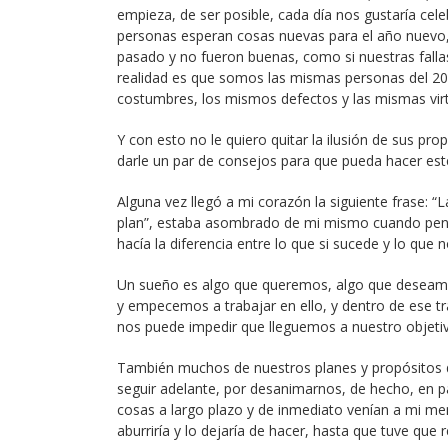
empieza, de ser posible, cada día nos gustaría c
personas esperan cosas nuevas para el año nuevo,
pasado y no fueron buenas, como si nuestras fal
realidad es que somos las mismas personas del 20
costumbres, los mismos defectos y las mismas virt
Y con esto no le quiero quitar la ilusión de sus pr
darle un par de consejos para que pueda hacer este 
Alguna vez llegó a mi corazón la siguiente frase: 
plan”, estaba asombrado de mi mismo cuando pensé
hacía la diferencia entre lo que si sucede y lo que 
Un sueño es algo que queremos, algo que deseam
y empecemos a trabajar en ello, y dentro de ese tr
nos puede impedir que lleguemos a nuestro objeti
También muchos de nuestros planes y propósitos de
seguir adelante, por desanimarnos, de hecho, en p
cosas a largo plazo y de inmediato venían a mi me
aburriría y lo dejaría de hacer, hasta que tuve que 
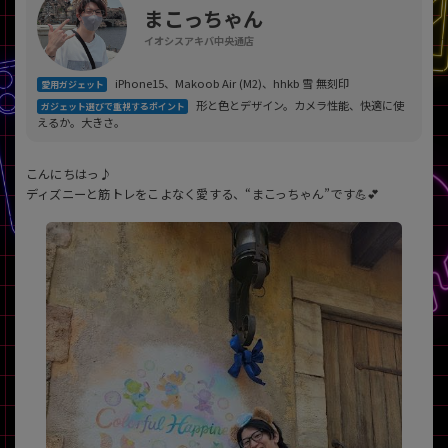
「iPhone」「Xperia」「Galaxy」など
まこっちゃん
メーカー
イオシスアキバ中央通店
製造、販売メーカーの絞り込み
「Apple」「SONY」「SHARP」など
iPhone15、Makoob Air (M2)、hhkb 雪 無刻印
愛用ガジェット
形と色とデザイン。カメラ性能、快適に使
ガジェット選びで重視するポイント
機能・特徴
えるか。大きさ。
商品の搭載機能による絞り込み
「5G対応」「防水」「ワンセグ」など
こんにちはっ♪
ドライブ
ディズニーと筋トレをこよなく愛する、“まこっちゃん”です💪💕
ドライブの絞り込み
ランク
商品状態の絞り込み
「新品」「未使用」「中古」など
CPU
CPUの絞り込み
OS
OSの絞り込み
メモリ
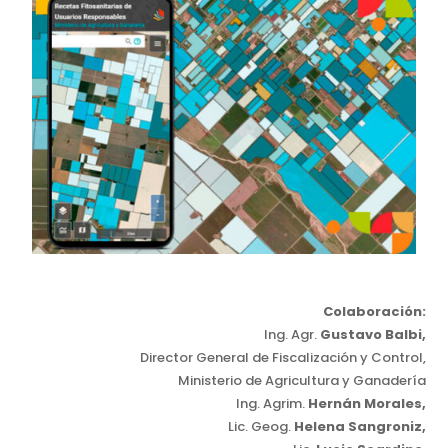
Colaboración:
Ing. Agr.
Gustavo Balbi,
Director General de Fiscalización y Control,
Ministerio de Agricultura y Ganadería
Ing. Agrim.
Hernán Morales,
Lic. Geog.
Helena Sangroniz,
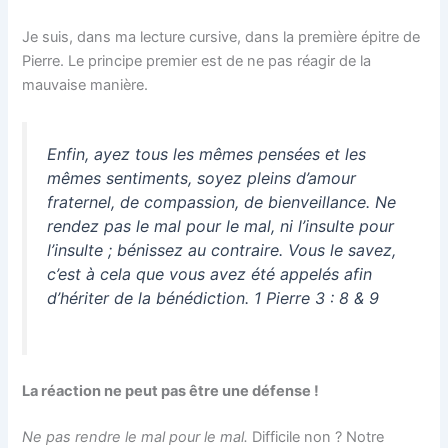
Je suis, dans ma lecture cursive, dans la première épitre de
Pierre. Le principe premier est de ne pas réagir de la
mauvaise manière.
Enfin, ayez tous les mêmes pensées et les
mêmes sentiments, soyez pleins d’amour
fraternel, de compassion, de bienveillance. Ne
rendez pas le mal pour le mal, ni l’insulte pour
l’insulte ; bénissez au contraire. Vous le savez,
c’est à cela que vous avez été appelés afin
d’hériter de la bénédiction. 1 Pierre 3 : 8 & 9
La réaction ne peut pas être une défense !
Ne pas rendre le mal pour le mal.
Difficile non ? Notre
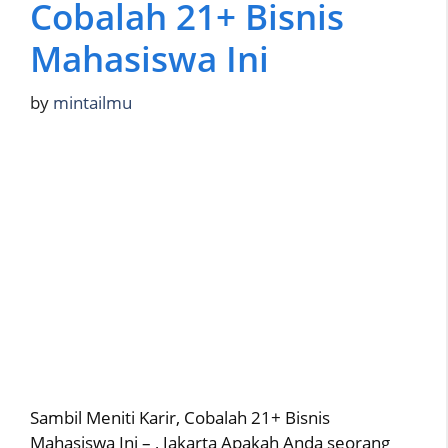
Cobalah 21+ Bisnis
Mahasiswa Ini
by
mintailmu
Sambil Meniti Karir, Cobalah 21+ Bisnis
Mahasiswa Ini – , Jakarta Apakah Anda seorang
==*==
#### ASSIGNMENT
Retype all the entries word for word; the pictures stay out.

#### TASK OUTPUT
empieza, de ser posible, cada día nos gustaría c
personas esperan cosas nuevas para el año nuevo,
pasado y no fueron buenas, como si nuestras fal
realidad es que somos las mismas personas del 20
costumbres, los mismos defectos y las mismas virt
Y con esto no le quiero quitar la ilusión de sus pr
darle un par de consejos para que pueda hacer este 
Alguna vez llegó a mi corazón la siguiente frase: 
plan”, estaba asombrado de mi mismo cuando pensé
hacía la diferencia entre lo que si sucede y lo que 
Un sueño es algo que queremos, algo que deseam
y empecemos a trabajar en ello, y dentro de ese tr
nos puede impedir que lleguemos a nuestro objeti
También muchos de nuestros planes y propósitos de
seguir adelante, por desanimarnos, de hecho, en p
cosas a largo plazo y de inmediato venían a mi me
aburriría y lo dejaría de hacer, hasta que tuve que 
「iPhone」「Xperia」「Galaxy」など
まこっちゃん
メーカー
イオシスアキバ中央通店
製造、販売メーカーの絞り込み
「Apple」「SONY」「SHARP」など
iPhone15、Makoob Air (M2)、hhkb 雪 無刻印
愛用ガジェット
形と色とデザイン。カメラ性能、快適に使
ガジェット選びで重視するポイント
機能・特徴
えるか。大きさ。
商品の搭載機能による絞り込み
「5G対応」「防水」「ワンセグ」など
こんにちはっ♪
ドライブ
ディズニーと筋トレをこよなく愛する、“まこっちゃん”です💪💕
ドライブの絞り込み
ランク
商品状態の絞り込み
「新品」「未使用」「中古」など
CPU
CPUの絞り込み
OS
OSの絞り込み
メモリ
Colaboración:
Ing. Agr.
Gustavo Balbi,
Director General de Fiscalización y Control,
Ministerio de Agricultura y Ganadería
Ing. Agrim.
Hernán Morales,
Lic. Geog.
Helena Sangroniz,
Je suis, dans ma lecture cursive, dans la première épitre de
Pierre. Le principe premier est de ne pas réagir de la
mauvaise manière.
Enfin, ayez tous les mêmes pensées et les
mêmes sentiments, soyez pleins d’amour
fraternel, de compassion, de bienveillance. Ne
rendez pas le mal pour le mal, ni l’insulte pour
l’insulte ; bénissez au contraire. Vous le savez,
c’est à cela que vous avez été appelés afin
d’hériter de la bénédiction. 1 Pierre 3 : 8 & 9
La réaction ne peut pas être une défense !
Ne pas rendre le mal pour le mal.
Difficile non ? Notre
Cobalah 21+ Bisnis
Mahasiswa Ini
by
mintailmu
Sambil Meniti Karir, Cobalah 21+ Bisnis
Mahasiswa Ini – , Jakarta Apakah Anda seorang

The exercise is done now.